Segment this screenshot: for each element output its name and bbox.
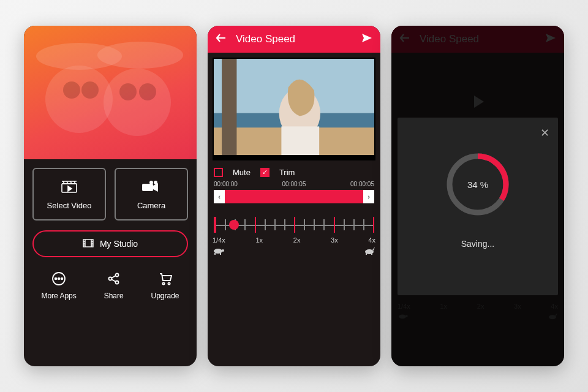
screen-saving: Video Speed 1/4x 1x 2x 3x 4x ✕ 34 % Savi… bbox=[391, 26, 564, 366]
svg-point-22 bbox=[162, 282, 164, 284]
svg-rect-28 bbox=[222, 59, 236, 155]
back-icon[interactable] bbox=[399, 32, 411, 47]
svg-point-41 bbox=[405, 315, 407, 317]
select-video-label: Select Video bbox=[47, 201, 92, 210]
trim-handle-right[interactable]: › bbox=[363, 190, 374, 203]
rabbit-icon bbox=[363, 246, 375, 257]
speed-slider[interactable] bbox=[214, 217, 374, 233]
share-icon bbox=[107, 271, 121, 287]
video-preview[interactable] bbox=[213, 58, 375, 160]
ghost-speed-1: 1x bbox=[440, 303, 447, 310]
svg-point-40 bbox=[399, 314, 406, 318]
svg-marker-39 bbox=[474, 96, 484, 108]
svg-point-13 bbox=[149, 181, 153, 184]
screen-title: Video Speed bbox=[420, 33, 536, 45]
hero-image bbox=[24, 26, 197, 159]
mute-label: Mute bbox=[233, 168, 251, 177]
svg-marker-9 bbox=[68, 186, 72, 191]
svg-point-18 bbox=[61, 278, 63, 280]
svg-point-16 bbox=[55, 278, 57, 280]
camera-button[interactable]: Camera bbox=[115, 168, 188, 221]
more-apps-button[interactable]: More Apps bbox=[41, 271, 76, 300]
svg-point-0 bbox=[45, 66, 113, 133]
time-start: 00:00:00 bbox=[214, 181, 238, 187]
progress-ring: 34 % bbox=[444, 151, 511, 218]
preview-illustration bbox=[214, 59, 374, 155]
speed-knob[interactable] bbox=[229, 220, 239, 230]
svg-marker-38 bbox=[546, 34, 556, 42]
play-icon bbox=[469, 93, 486, 113]
speed-label-2: 2x bbox=[293, 236, 301, 244]
svg-point-23 bbox=[168, 282, 170, 284]
ghost-speed-2: 2x bbox=[477, 303, 484, 310]
turtle-icon bbox=[213, 246, 225, 257]
hero-illustration bbox=[24, 26, 197, 159]
svg-rect-34 bbox=[220, 253, 221, 255]
my-studio-label: My Studio bbox=[100, 239, 138, 249]
trim-range[interactable] bbox=[225, 190, 363, 203]
speed-label-0: 1/4x bbox=[213, 236, 225, 244]
svg-rect-33 bbox=[214, 253, 216, 255]
back-icon[interactable] bbox=[215, 32, 227, 47]
svg-rect-36 bbox=[366, 253, 367, 255]
film-icon bbox=[83, 239, 94, 249]
cart-icon bbox=[158, 271, 173, 287]
screen-video-speed: Video Speed Mute ✓ Trim 00:00:00 00:00:0… bbox=[208, 26, 380, 366]
svg-point-5 bbox=[81, 81, 99, 99]
camera-label: Camera bbox=[137, 201, 165, 210]
trim-label: Trim bbox=[279, 168, 295, 177]
svg-point-6 bbox=[119, 83, 137, 100]
speed-label-3: 3x bbox=[331, 236, 338, 244]
ghost-speed-4: 4x bbox=[551, 303, 558, 310]
top-bar: Video Speed bbox=[208, 26, 380, 53]
svg-rect-10 bbox=[142, 184, 153, 191]
screen-home: Select Video Camera My Studio bbox=[24, 26, 197, 366]
svg-point-31 bbox=[214, 249, 222, 254]
svg-point-32 bbox=[222, 249, 224, 252]
select-video-button[interactable]: Select Video bbox=[32, 168, 106, 221]
share-label: Share bbox=[104, 292, 124, 300]
time-end: 00:00:05 bbox=[350, 181, 374, 187]
progress-percent: 34 % bbox=[444, 151, 511, 218]
close-icon[interactable]: ✕ bbox=[540, 126, 549, 140]
ghost-speed-0: 1/4x bbox=[398, 303, 410, 310]
time-mid: 00:00:05 bbox=[282, 181, 306, 187]
svg-rect-37 bbox=[371, 253, 372, 255]
upgrade-button[interactable]: Upgrade bbox=[151, 271, 179, 300]
trim-checkbox[interactable]: ✓ bbox=[260, 168, 270, 177]
video-camera-icon bbox=[142, 179, 160, 195]
ghost-speed-3: 3x bbox=[514, 303, 521, 310]
svg-point-4 bbox=[63, 81, 80, 99]
svg-point-3 bbox=[97, 42, 183, 69]
svg-marker-24 bbox=[362, 34, 372, 42]
top-bar: Video Speed bbox=[391, 26, 564, 53]
more-apps-label: More Apps bbox=[41, 292, 76, 300]
svg-point-17 bbox=[58, 278, 60, 280]
svg-point-7 bbox=[139, 83, 156, 100]
svg-rect-30 bbox=[281, 126, 319, 155]
upgrade-label: Upgrade bbox=[151, 292, 179, 300]
screen-title: Video Speed bbox=[236, 33, 352, 45]
speed-label-4: 4x bbox=[368, 236, 375, 244]
send-icon[interactable] bbox=[361, 32, 373, 47]
svg-marker-11 bbox=[153, 183, 158, 192]
mute-checkbox[interactable] bbox=[214, 168, 223, 177]
clapperboard-icon bbox=[61, 179, 78, 195]
more-icon bbox=[51, 271, 66, 287]
svg-point-1 bbox=[104, 69, 171, 136]
saving-dialog: ✕ 34 % Saving... bbox=[398, 118, 558, 295]
svg-point-12 bbox=[154, 181, 157, 184]
turtle-icon bbox=[398, 312, 409, 321]
trim-track[interactable]: ‹ › bbox=[208, 187, 380, 206]
my-studio-button[interactable]: My Studio bbox=[32, 230, 188, 257]
speed-label-1: 1x bbox=[255, 236, 263, 244]
rabbit-icon bbox=[547, 312, 558, 321]
share-button[interactable]: Share bbox=[104, 271, 124, 300]
svg-point-42 bbox=[549, 315, 556, 319]
send-icon[interactable] bbox=[545, 32, 557, 47]
trim-handle-left[interactable]: ‹ bbox=[214, 190, 225, 203]
saving-status: Saving... bbox=[461, 239, 494, 249]
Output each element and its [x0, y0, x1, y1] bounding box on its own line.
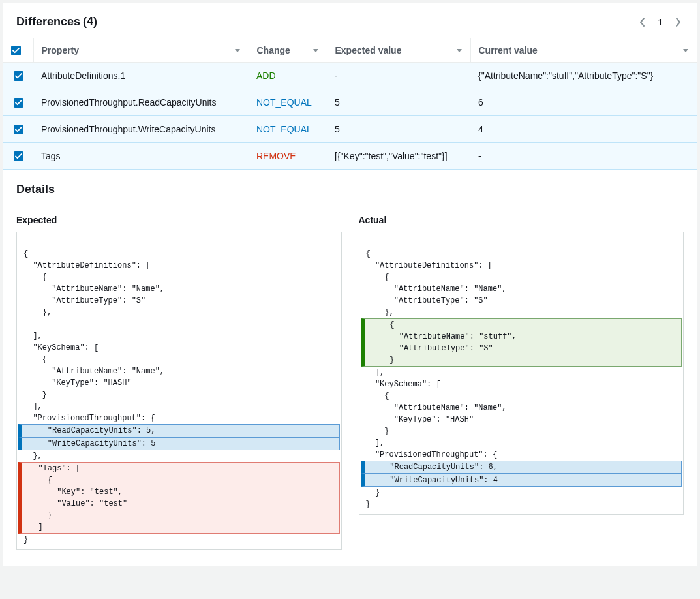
table-row[interactable]: AttributeDefinitions.1ADD-{"AttributeNam… [3, 63, 697, 89]
panel-header: Differences (4) 1 [3, 3, 697, 38]
code-line: } [359, 487, 684, 499]
sort-icon [312, 45, 319, 55]
cell-expected: 5 [327, 116, 470, 143]
code-line: } [17, 389, 341, 401]
code-line: } [17, 534, 341, 545]
code-line [359, 236, 684, 248]
code-line: "AttributeDefinitions": [ [359, 260, 684, 271]
table-row[interactable]: ProvisionedThroughput.WriteCapacityUnits… [3, 116, 697, 143]
row-checkbox[interactable] [14, 125, 23, 134]
actual-code-block: { "AttributeDefinitions": [ { "Attribute… [359, 232, 684, 515]
column-header-change[interactable]: Change [249, 38, 327, 63]
code-line: { [359, 390, 684, 402]
code-line: ], [359, 437, 684, 449]
title-text: Differences [16, 15, 80, 28]
cell-current: - [470, 143, 697, 170]
code-line: "AttributeType": "S" [17, 295, 341, 307]
diff-block-added: { "AttributeName": "stuff", "AttributeTy… [361, 318, 682, 367]
sort-icon [456, 45, 463, 55]
cell-current: 6 [470, 89, 697, 116]
code-line: "KeySchema": [ [359, 378, 684, 390]
code-line: ], [17, 330, 341, 342]
code-line: "KeyType": "HASH" [17, 377, 341, 389]
diff-block-removed: "Tags": [ { "Key": "test", "Value": "tes… [18, 462, 340, 534]
column-header-property[interactable]: Property [33, 38, 249, 63]
code-line: } [359, 499, 684, 510]
code-line: }, [359, 307, 684, 318]
code-line: "AttributeDefinitions": [ [17, 260, 341, 271]
cell-change: NOT_EQUAL [249, 116, 327, 143]
code-line: { [17, 248, 341, 260]
code-line: "AttributeName": "Name", [359, 283, 684, 295]
cell-expected: - [327, 63, 470, 89]
details-section: Details Expected { "AttributeDefinitions… [3, 170, 697, 566]
actual-label: Actual [359, 215, 684, 225]
column-header-current[interactable]: Current value [470, 38, 697, 63]
expected-label: Expected [16, 215, 342, 225]
code-line: }, [17, 307, 341, 318]
code-line: { [359, 248, 684, 260]
row-checkbox[interactable] [14, 98, 23, 108]
cell-expected: 5 [327, 89, 470, 116]
actual-column: Actual { "AttributeDefinitions": [ { "At… [359, 215, 684, 550]
details-title: Details [16, 183, 684, 196]
code-line: }, [17, 450, 341, 462]
code-line: "ProvisionedThroughput": { [359, 449, 684, 461]
cell-current: {"AttributeName":"stuff","AttributeType"… [470, 63, 697, 89]
cell-change: ADD [249, 63, 327, 89]
code-line: } [359, 425, 684, 437]
sort-icon [234, 45, 241, 55]
expected-code-block: { "AttributeDefinitions": [ { "Attribute… [16, 232, 342, 550]
code-line: "KeySchema": [ [17, 342, 341, 354]
cell-property: Tags [33, 143, 249, 170]
code-line: "AttributeType": "S" [359, 295, 684, 307]
pager: 1 [637, 16, 684, 28]
table-row[interactable]: ProvisionedThroughput.ReadCapacityUnitsN… [3, 89, 697, 116]
pager-current-page: 1 [658, 17, 663, 27]
pager-next-button[interactable] [672, 16, 684, 28]
title-count: (4) [83, 15, 97, 28]
cell-current: 4 [470, 116, 697, 143]
expected-column: Expected { "AttributeDefinitions": [ { "… [16, 215, 342, 550]
code-line: { [17, 271, 341, 283]
column-header-expected[interactable]: Expected value [327, 38, 470, 63]
diff-line-changed: "ReadCapacityUnits": 6, [361, 461, 682, 474]
code-line: "AttributeName": "Name", [17, 365, 341, 377]
diff-line-changed: "WriteCapacityUnits": 4 [361, 474, 682, 487]
cell-change: NOT_EQUAL [249, 89, 327, 116]
differences-panel: Differences (4) 1 Property [3, 3, 697, 566]
code-line: "ProvisionedThroughput": { [17, 412, 341, 424]
code-line: "AttributeName": "Name", [17, 283, 341, 295]
select-all-checkbox[interactable] [11, 46, 21, 55]
diff-line-changed: "WriteCapacityUnits": 5 [18, 437, 340, 450]
cell-property: ProvisionedThroughput.ReadCapacityUnits [33, 89, 249, 116]
differences-table: Property Change Expected value Current v… [3, 38, 697, 170]
code-line: { [17, 354, 341, 365]
table-row[interactable]: TagsREMOVE[{"Key":"test","Value":"test"}… [3, 143, 697, 170]
row-checkbox[interactable] [14, 71, 23, 81]
cell-property: AttributeDefinitions.1 [33, 63, 249, 89]
code-line [17, 236, 341, 248]
pager-prev-button[interactable] [637, 16, 648, 28]
code-line: "KeyType": "HASH" [359, 414, 684, 425]
diff-line-changed: "ReadCapacityUnits": 5, [18, 424, 340, 437]
code-line: ], [359, 367, 684, 378]
code-line: "AttributeName": "Name", [359, 402, 684, 414]
panel-title: Differences (4) [16, 15, 97, 29]
column-header-select-all[interactable] [3, 38, 33, 63]
row-checkbox[interactable] [14, 151, 23, 161]
code-line: { [359, 271, 684, 283]
code-line [17, 318, 341, 330]
code-line: ], [17, 401, 341, 412]
sort-icon [682, 45, 689, 55]
cell-change: REMOVE [249, 143, 327, 170]
cell-property: ProvisionedThroughput.WriteCapacityUnits [33, 116, 249, 143]
cell-expected: [{"Key":"test","Value":"test"}] [327, 143, 470, 170]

__ACTIVITY__:
Copy each line of the records above that carries the word "back".

__REPLY__:
back-icon[interactable] bbox=[399, 32, 411, 47]
back-icon[interactable] bbox=[215, 32, 227, 47]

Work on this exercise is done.